* [Directions] Whenever the word "Herren" turns up in a line of the data below, copy that line.

(Source data)

-- -- --

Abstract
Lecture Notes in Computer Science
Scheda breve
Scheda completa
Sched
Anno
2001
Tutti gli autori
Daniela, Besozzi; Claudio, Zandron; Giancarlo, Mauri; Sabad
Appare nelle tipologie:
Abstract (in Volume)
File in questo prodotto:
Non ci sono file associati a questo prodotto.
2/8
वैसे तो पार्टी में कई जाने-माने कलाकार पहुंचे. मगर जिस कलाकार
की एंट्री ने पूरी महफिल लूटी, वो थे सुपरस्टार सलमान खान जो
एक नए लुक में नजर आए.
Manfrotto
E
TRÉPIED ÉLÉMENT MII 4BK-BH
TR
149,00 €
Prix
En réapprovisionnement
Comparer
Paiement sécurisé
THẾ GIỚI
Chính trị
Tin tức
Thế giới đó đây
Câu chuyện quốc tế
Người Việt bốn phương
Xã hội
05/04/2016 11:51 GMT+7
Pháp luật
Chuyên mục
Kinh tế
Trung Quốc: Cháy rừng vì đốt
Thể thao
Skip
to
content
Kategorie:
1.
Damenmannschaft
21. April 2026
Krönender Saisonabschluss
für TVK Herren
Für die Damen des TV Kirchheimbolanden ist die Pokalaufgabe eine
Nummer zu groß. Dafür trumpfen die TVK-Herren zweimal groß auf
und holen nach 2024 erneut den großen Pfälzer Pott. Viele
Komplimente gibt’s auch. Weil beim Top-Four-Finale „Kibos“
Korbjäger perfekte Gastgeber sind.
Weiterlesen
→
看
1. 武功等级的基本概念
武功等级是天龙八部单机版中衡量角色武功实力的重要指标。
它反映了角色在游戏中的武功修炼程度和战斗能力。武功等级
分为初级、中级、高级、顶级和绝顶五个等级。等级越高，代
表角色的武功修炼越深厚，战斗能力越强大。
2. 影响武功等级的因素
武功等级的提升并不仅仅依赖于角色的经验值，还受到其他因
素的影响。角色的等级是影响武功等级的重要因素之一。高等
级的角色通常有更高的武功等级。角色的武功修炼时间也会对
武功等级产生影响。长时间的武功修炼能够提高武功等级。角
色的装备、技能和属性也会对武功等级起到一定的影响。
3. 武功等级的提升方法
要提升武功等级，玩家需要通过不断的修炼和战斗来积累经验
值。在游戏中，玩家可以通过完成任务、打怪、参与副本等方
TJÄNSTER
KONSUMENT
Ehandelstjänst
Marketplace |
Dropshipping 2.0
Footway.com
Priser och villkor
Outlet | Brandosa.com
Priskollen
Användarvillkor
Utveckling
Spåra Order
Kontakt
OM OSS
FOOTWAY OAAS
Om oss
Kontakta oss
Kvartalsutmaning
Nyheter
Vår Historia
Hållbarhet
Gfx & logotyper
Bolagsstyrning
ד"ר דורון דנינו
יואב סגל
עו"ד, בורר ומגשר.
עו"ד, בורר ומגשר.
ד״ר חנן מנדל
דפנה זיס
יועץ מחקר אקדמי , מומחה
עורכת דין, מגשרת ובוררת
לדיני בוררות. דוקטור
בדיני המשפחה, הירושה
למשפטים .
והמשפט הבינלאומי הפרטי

-- -- --

* [Worked solution]
für TVK Herren
Nummer zu groß. Dafür trumpfen die TVK-Herren zweimal groß auf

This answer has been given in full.